Para redondearlo viene al caso recordar algunos detalles aunque sean muy cotidianos. ¿A quién se da el bistec más grande en la mayor parte de casas; quién ocupa la mejor butaca; quién monopoliza el mando a distancia? ¿El nombre de quien se pone primero en las tarjetas de la mayor parte de los buzones? ¿Quién suele despatarrarse cuando se sienta en el autobús o en el metro y si alguien le llama la atención se permite el lujo de indignarse? ¿Quién oculta que gana más que su pareja y quién oculta que su pareja gana más?

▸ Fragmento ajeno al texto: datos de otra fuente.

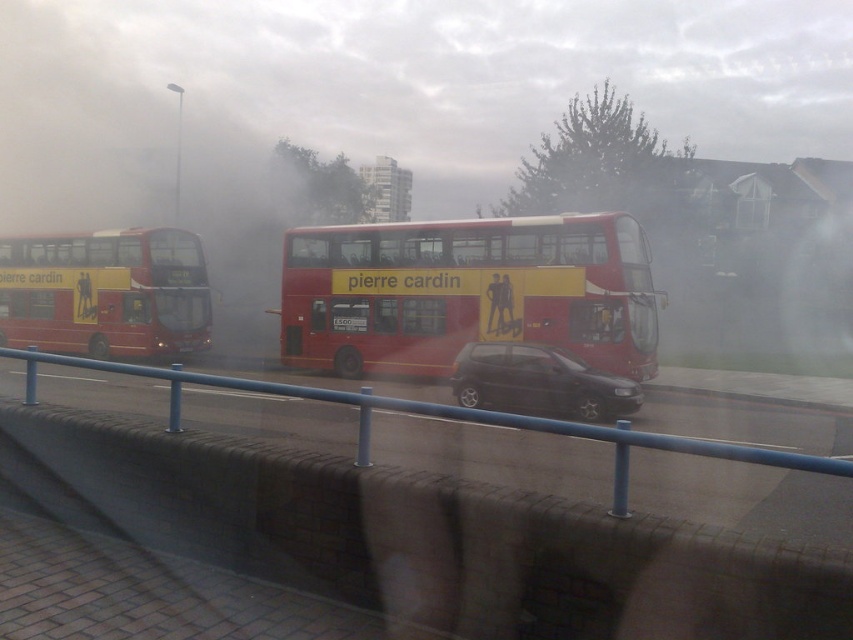 Question: Considering the relative positions of red matte double-decker bus at center and shiny black hatchback at center in the image provided, where is red matte double-decker bus at center located with respect to shiny black hatchback at center?

Choices:
 (A) left
 (B) right

Answer: (A)

Question: Which point appears farthest from the camera in this image?

Choices:
 (A) (351, 248)
 (B) (497, 440)

Answer: (A)

Question: Estimate the real-world distances between objects in this image. Which object is farther from the shiny black hatchback at center?

Choices:
 (A) matte red bus at left
 (B) blue metal rail at center

Answer: (A)

Question: Does red matte double-decker bus at center appear on the right side of blue metal rail at center?

Choices:
 (A) no
 (B) yes

Answer: (B)

Question: From the image, what is the correct spatial relationship of blue metal rail at center in relation to matte red bus at left?

Choices:
 (A) above
 (B) below

Answer: (B)

Question: Which of the following is the farthest from the observer?

Choices:
 (A) shiny black hatchback at center
 (B) blue metal rail at center
 (C) red matte double-decker bus at center
 (D) matte red bus at left

Answer: (D) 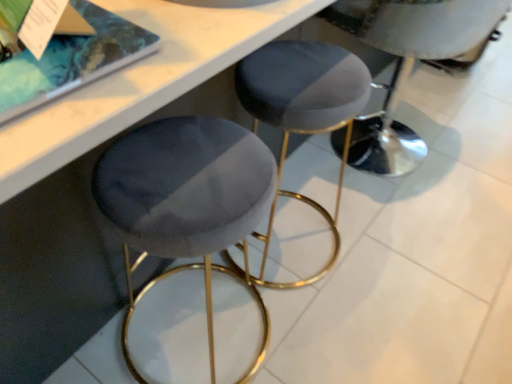 You are a GUI agent. You are given a task and a screenshot of the screen. Output one action in this format:
    pyautogui.click(x=<x>, y=<y>)
    Task: Click on the free location to the right of velvet grey stool at center
    This screenshot has width=512, height=384.
    Given the screenshot: What is the action you would take?
    pyautogui.click(x=388, y=253) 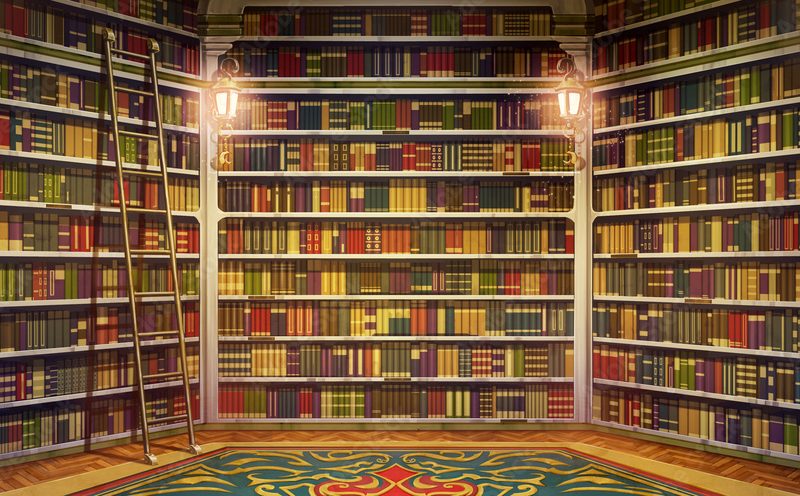 You are a GUI agent. You are given a task and a screenshot of the screen. Output one action in this format:
    pyautogui.click(x=<x>, y=<y>)
    Task: Click on the rungs on ladder
    This screenshot has width=800, height=496.
    Given the screenshot: What is the action you would take?
    point(138,54), point(134,90), point(138,132), point(142,168), point(146,208), point(157,250), point(160,291), point(168,340), point(170,375), point(174,416) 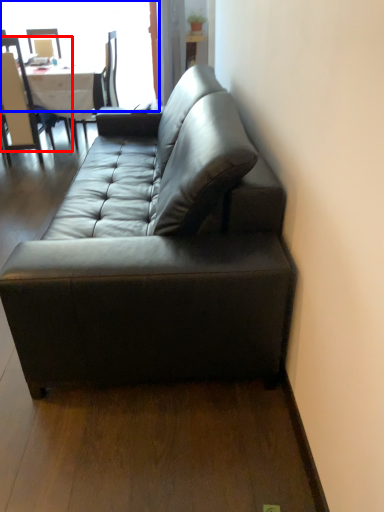 Question: Which object appears closest to the camera in this image, chair (highlighted by a red box) or window (highlighted by a blue box)?

Choices:
 (A) chair
 (B) window

Answer: (A) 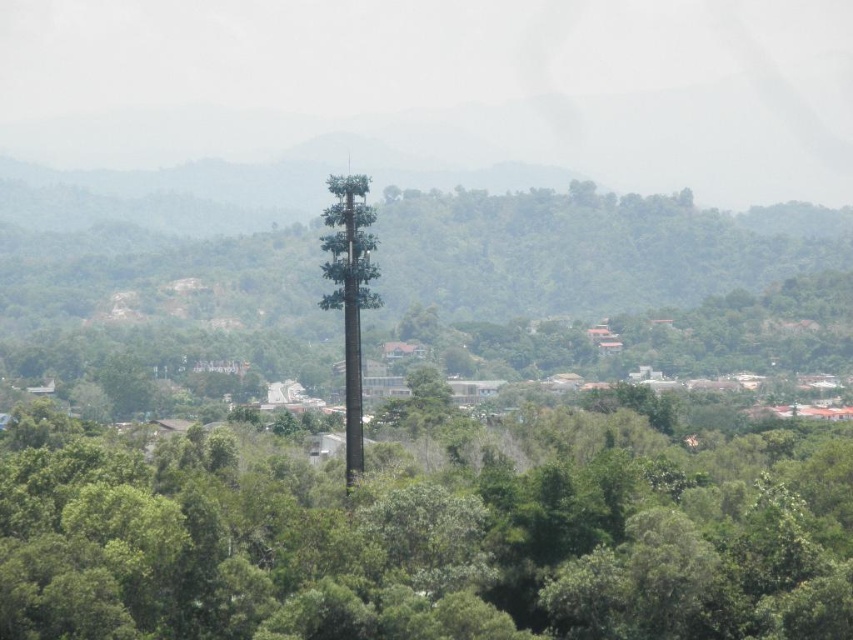 Does green matte pole at center come behind green matte tower at center?

No, green matte pole at center is in front of green matte tower at center.

Between point (469, 464) and point (360, 307), which one is positioned in front?

Point (360, 307)

Measure the distance between green matte pole at center and camera.

green matte pole at center and camera are 106.91 meters apart from each other.

Locate an element on the screen. green matte pole at center is located at coordinates (419, 541). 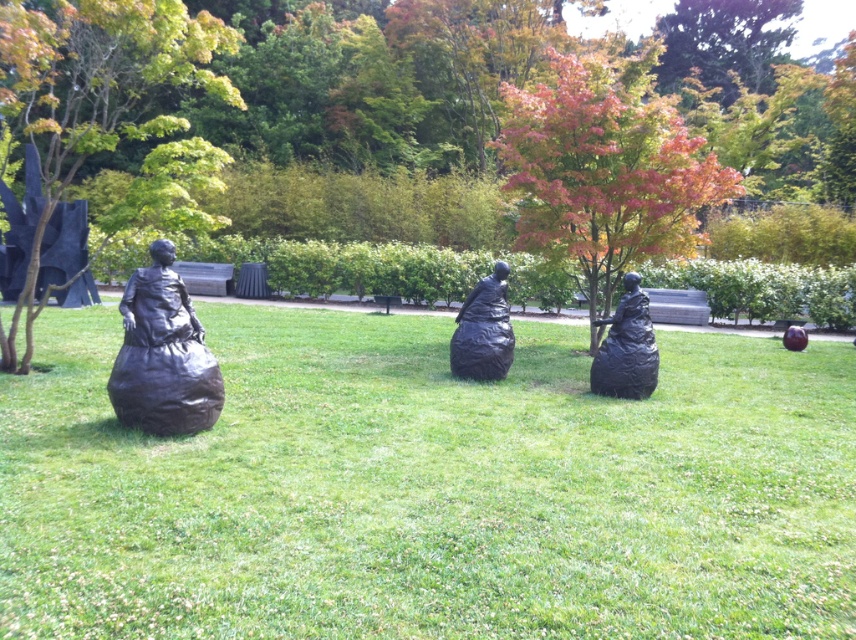 Question: Among these objects, which one is farthest from the camera?

Choices:
 (A) green leafy tree at left
 (B) bronze figure at center
 (C) black matte figure at left

Answer: (B)

Question: Considering the relative positions of autumn leaves at center and green leafy tree at left in the image provided, where is autumn leaves at center located with respect to green leafy tree at left?

Choices:
 (A) left
 (B) right

Answer: (B)

Question: Can you confirm if green leafy tree at left is wider than bronze statue at center?

Choices:
 (A) no
 (B) yes

Answer: (B)

Question: Does autumn leaves at center lie behind bronze park bench at center?

Choices:
 (A) yes
 (B) no

Answer: (B)

Question: Which object is farther from the camera taking this photo?

Choices:
 (A) smooth brown tree at center
 (B) autumn leaves at center

Answer: (B)

Question: Among these objects, which one is farthest from the camera?

Choices:
 (A) green grass at center
 (B) autumn leaves at center

Answer: (B) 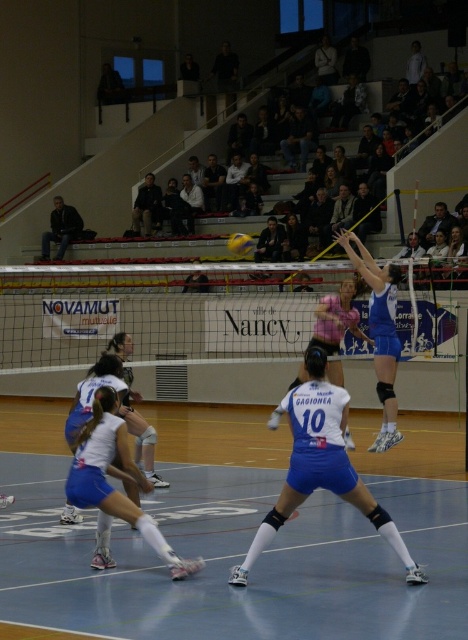 You are a volleyball referee observing the game. The rule states that players must stay at least 2 meters apart during the serve. Based on the image, are the white matte shorts at center and white matte shorts at lower left maintaining the required distance?

The white matte shorts at center and white matte shorts at lower left are 1.52 meters apart, which is less than the required 2 meters. Therefore, they are not maintaining the required distance.

You are a photographer positioned at the edge of the volleyball court. You need to capture a closeup shot of the white matte uniform at center and the white matte shorts at center. Which one will appear larger in your photo?

The white matte uniform at center will appear larger in the photo because it is bigger than the white matte shorts at center.

You are a referee observing the volleyball match. You notice two items at the center of the court. One is labeled as the white matte uniform and the other as the white matte shorts. According to the rules, the uniform must cover the shorts completely. Can you determine if the white matte uniform at center is covering the white matte shorts at center based on their sizes?

The white matte uniform at center might be wider than white matte shorts at center, so it is possible that the uniform is covering the shorts as required by the rules. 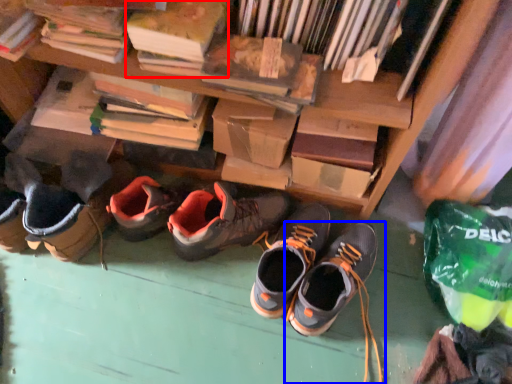 Question: Which object appears farthest to the camera in this image, paperback book (highlighted by a red box) or footwear (highlighted by a blue box)?

Choices:
 (A) paperback book
 (B) footwear

Answer: (B) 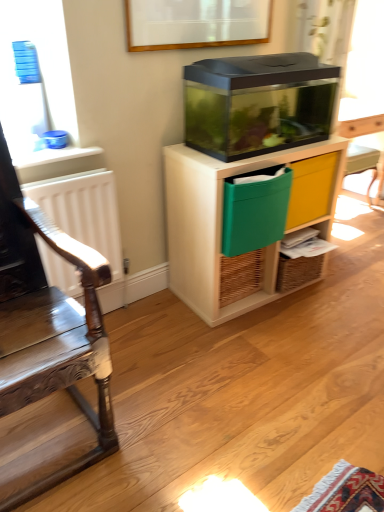 The height and width of the screenshot is (512, 384). What are the coordinates of `empty space that is to the right of wooden polished chair at left` in the screenshot? It's located at (180, 411). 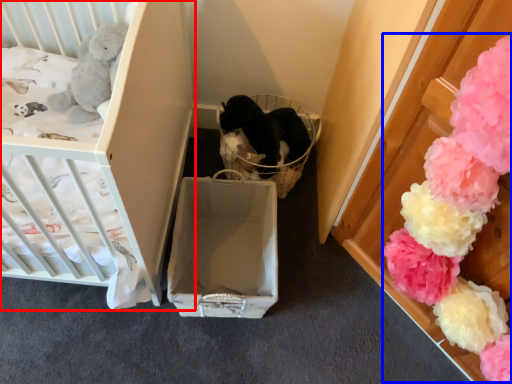 Question: Which object appears farthest to the camera in this image, infant bed (highlighted by a red box) or flower (highlighted by a blue box)?

Choices:
 (A) infant bed
 (B) flower

Answer: (A) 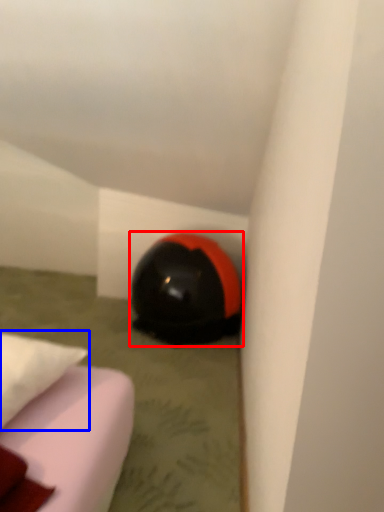 Question: Among these objects, which one is farthest to the camera, helmet (highlighted by a red box) or pillow (highlighted by a blue box)?

Choices:
 (A) helmet
 (B) pillow

Answer: (A) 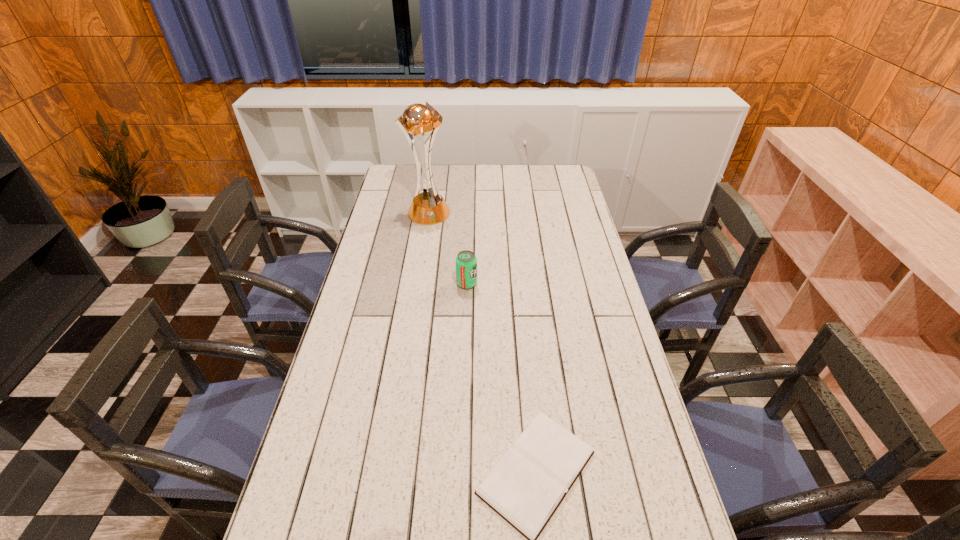 Identify the location of the leftmost object. The width and height of the screenshot is (960, 540). (427, 208).

Find the location of a particular element. the farthest object is located at coordinates pyautogui.click(x=427, y=208).

I want to click on the second farthest object, so click(x=466, y=262).

I want to click on pop soda, so click(x=466, y=262).

The height and width of the screenshot is (540, 960). I want to click on free space located 0.230m on the front-facing side of the trophy, so click(x=420, y=260).

Where is `vacant space situated 0.320m on the front-facing side of the second tallest object`? vacant space situated 0.320m on the front-facing side of the second tallest object is located at coordinates (566, 284).

In order to click on object that is positioned at the left edge in this screenshot , I will do `click(427, 208)`.

Where is `free point at the far edge`? Image resolution: width=960 pixels, height=540 pixels. free point at the far edge is located at coordinates (468, 176).

The height and width of the screenshot is (540, 960). In order to click on blank space at the left edge of the desktop in this screenshot , I will do point(353,368).

The height and width of the screenshot is (540, 960). Identify the location of vacant space at the right edge of the desktop. [x=594, y=293]. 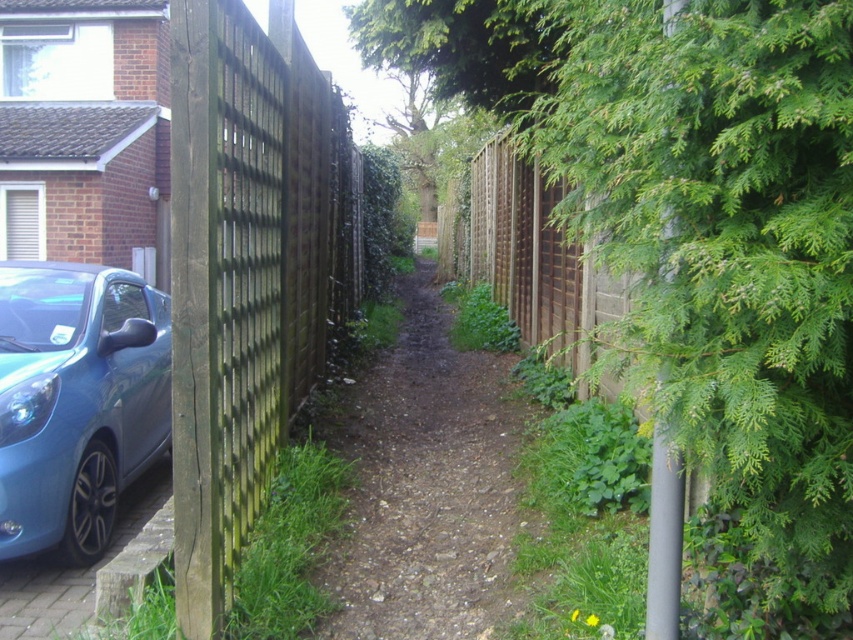 Question: Which of the following is the farthest from the observer?

Choices:
 (A) green leafy tree at center
 (B) green weathered wood fence at left
 (C) metallic blue car at lower left
 (D) matte blue car at lower left

Answer: (B)

Question: Which object is the closest to the green leafy tree at center?

Choices:
 (A) green weathered wood fence at left
 (B) metallic blue car at lower left

Answer: (B)

Question: Observing the image, what is the correct spatial positioning of green leafy tree at center in reference to matte blue car at lower left?

Choices:
 (A) above
 (B) below

Answer: (A)

Question: Is green weathered wood fence at left to the left of dirt/gravel path at center from the viewer's perspective?

Choices:
 (A) yes
 (B) no

Answer: (A)

Question: Considering the relative positions of green weathered wood fence at left and dirt/gravel path at center in the image provided, where is green weathered wood fence at left located with respect to dirt/gravel path at center?

Choices:
 (A) left
 (B) right

Answer: (A)

Question: Estimate the real-world distances between objects in this image. Which object is closer to the metallic blue car at lower left?

Choices:
 (A) dirt/gravel path at center
 (B) green weathered wood fence at left
 (C) matte blue car at lower left

Answer: (C) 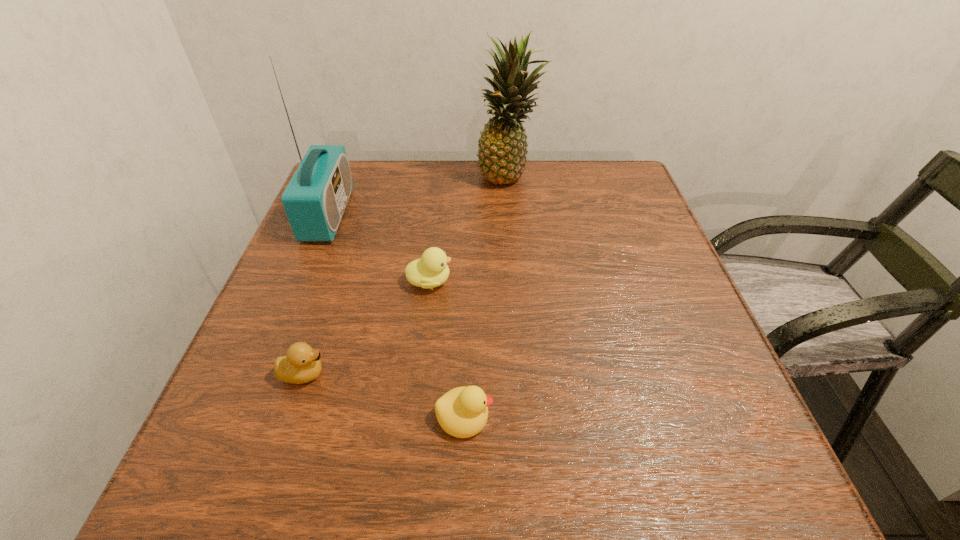 At what (x,y) coordinates should I click in order to perform the action: click on vacant space at the near left corner. Please return your answer as a coordinate pair (x, y). This screenshot has height=540, width=960. Looking at the image, I should click on (296, 463).

Find the location of a particular element. This screenshot has height=540, width=960. vacant space at the far right corner of the desktop is located at coordinates (599, 159).

This screenshot has width=960, height=540. I want to click on vacant space at the near right corner, so click(x=695, y=443).

I want to click on vacant space that's between the nearest duckling and the radio receiver, so click(396, 315).

Identify the location of vacant space in between the radio receiver and the third nearest object. Image resolution: width=960 pixels, height=540 pixels. (379, 248).

At what (x,y) coordinates should I click in order to perform the action: click on free space between the leftmost duckling and the pineapple. Please return your answer as a coordinate pair (x, y). The image size is (960, 540). Looking at the image, I should click on coord(406,275).

Where is `empty space that is in between the second nearest duckling and the radio receiver`? This screenshot has height=540, width=960. empty space that is in between the second nearest duckling and the radio receiver is located at coordinates [x=316, y=294].

Locate an element on the screen. The image size is (960, 540). free space between the fourth farthest object and the pineapple is located at coordinates (406, 275).

In order to click on empty space between the third nearest object and the pineapple in this screenshot , I will do `click(468, 228)`.

At what (x,y) coordinates should I click in order to perform the action: click on vacant area that lies between the pineapple and the leftmost duckling. Please return your answer as a coordinate pair (x, y). This screenshot has width=960, height=540. Looking at the image, I should click on (406, 275).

No hay nada más auténtico, real, útil y verosímil que una novela para describir lo que es un privilegio. Un fragmento —que quisiéramos anacrónico— de El Cuaderno Prohibido (primera edición, 1952) de Alba de Céspedes lo consigue con éxito (la cursiva es mía).

Esta noche, Michele ha cogido el sillón y la radio y se los ha traído al dormitorio. Se ha traído también algunos libros, los periódicos y la lámpara de pie del comedor. Luego, con un suspiro de satisfacción, me ha dicho.

—Aquí voy a estar estupendamente.

Después de un recorrido mental por la casa, he caído en la cuenta de que no dispongo de ningún rincón mío, como no sea en la cocina. Entonces, irritada, le he preguntado:

—¿Y yo qué Michele? [...]

Se ha puesto en pie para ofrecerme el sillón, pero yo jamás me atrevería a quitarle su sitio, y, desde luego, él mismo, aunque sea un hombre amable y cumplidísimo, lo tomaría por un abuso.

Del mismo modo que nunca sabremos si algún ciclista (renunciando a sus privilegios) dijo a alguna colega que si prefería entrecot se le cambiaría o, por el contrario, le pareció que lo más justo y normal del mundo era que a ellos les tratasen mejor, nunca sabremos tampoco si algún jugador del primer equipo del Barça o del Barça B (renunciando a sus privilegios) se ofreció para intercambiar su butacón con el de alguna de sus compañeras, o, por el contrario, viajó la mar de tranquilo y repompeado.